**PROVIDED RECORDS:**
—————

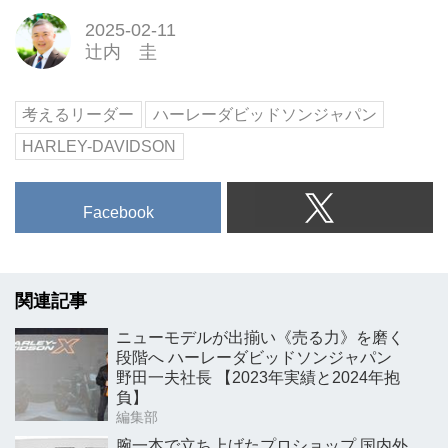
2025-02-11
辻内 圭
考えるリーダー
ハーレーダビッドソンジャパン
HARLEY-DAVIDSON
Facebook
関連記事
ニューモデルが出揃い《売る力》を磨く
段階へ ハーレーダビッドソンジャパン
野田一夫社長 【2023年実績と2024年抱
負】
編集部
腕一本で立ち上げたプロショップ 国内外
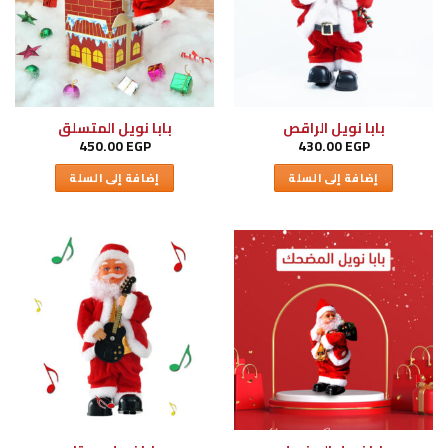
بابا نويل الراقص
بابا نويل المتسلق
450.00
EGP
430.00
EGP
إضافة إلى السلة
إضافة إلى السلة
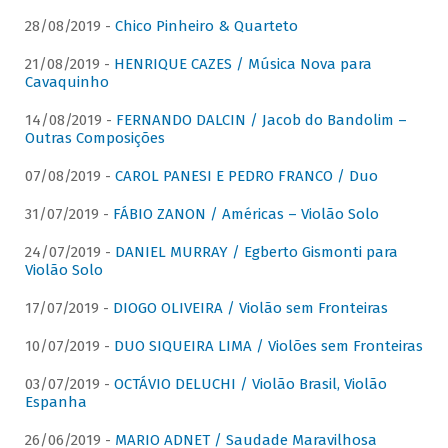
28/08/2019 -
Chico Pinheiro & Quarteto
21/08/2019 -
HENRIQUE CAZES / Música Nova para
Cavaquinho
14/08/2019 -
FERNANDO DALCIN / Jacob do Bandolim –
Outras Composições
07/08/2019 -
CAROL PANESI E PEDRO FRANCO / Duo
31/07/2019 -
FÁBIO ZANON / Américas – Violão Solo
24/07/2019 -
DANIEL MURRAY / Egberto Gismonti para
Violão Solo
17/07/2019 -
DIOGO OLIVEIRA / Violão sem Fronteiras
10/07/2019 -
DUO SIQUEIRA LIMA / Violões sem Fronteiras
03/07/2019 -
OCTÁVIO DELUCHI / Violão Brasil, Violão
Espanha
26/06/2019 -
MARIO ADNET / Saudade Maravilhosa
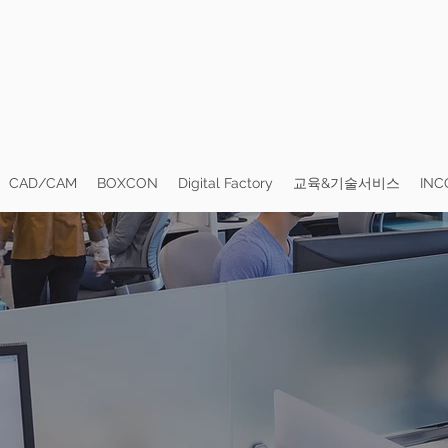
CAD/CAM
BOXCON
Digital Factory
교육&기술서비스
INC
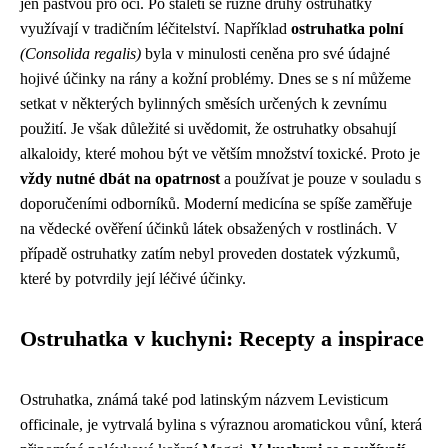
jen pastvou pro oči. Po staletí se různé druhy ostruhatky
využívají v tradičním léčitelství. Například
ostruhatka polní
(Consolida regalis)
byla v minulosti ceněna pro své údajné
hojivé účinky na rány a kožní problémy. Dnes se s ní můžeme
setkat v některých bylinných směsích určených k zevnímu
použití. Je však důležité si uvědomit, že ostruhatky obsahují
alkaloidy, které mohou být ve větším množství toxické. Proto je
vždy nutné dbát na opatrnost
a používat je pouze v souladu s
doporučeními odborníků. Moderní medicína se spíše zaměřuje
na vědecké ověření účinků látek obsažených v rostlinách. V
případě ostruhatky zatím nebyl proveden dostatek výzkumů,
které by potvrdily její léčivé účinky.
Ostruhatka v kuchyni: Recepty a inspirace
Ostruhatka, známá také pod latinským názvem Levisticum
officinale, je vytrvalá bylina s výraznou aromatickou vůní, která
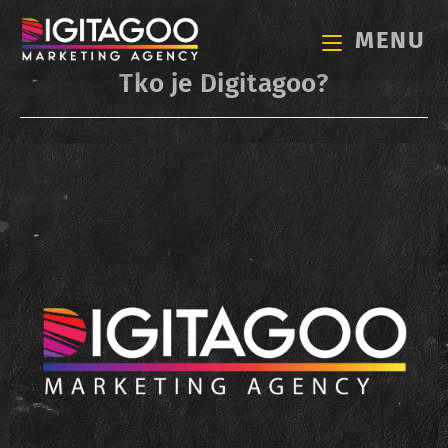
MENU
Tko je Digitagoo?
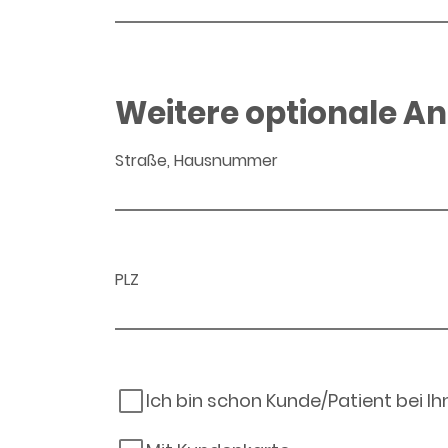
Weitere optionale A
Straße, Hausnummer
PLZ
Ich bin schon Kunde/Patient bei I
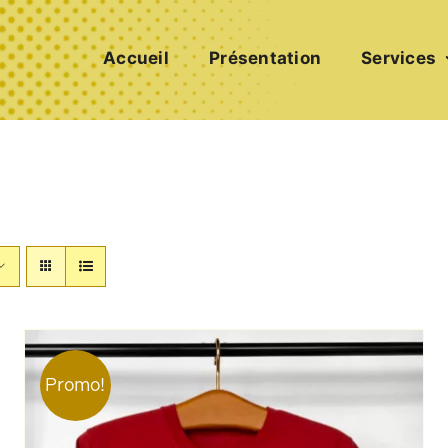
Accueil
Présentation
Services
Promo!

—————

**EXERCISE:** When a line above contains the string "které", copy that line.

**SOLUTION TO THE EXERCISE:**
alkaloidy, které mohou být ve větším množství toxické. Proto je
které by potvrdily její léčivé účinky.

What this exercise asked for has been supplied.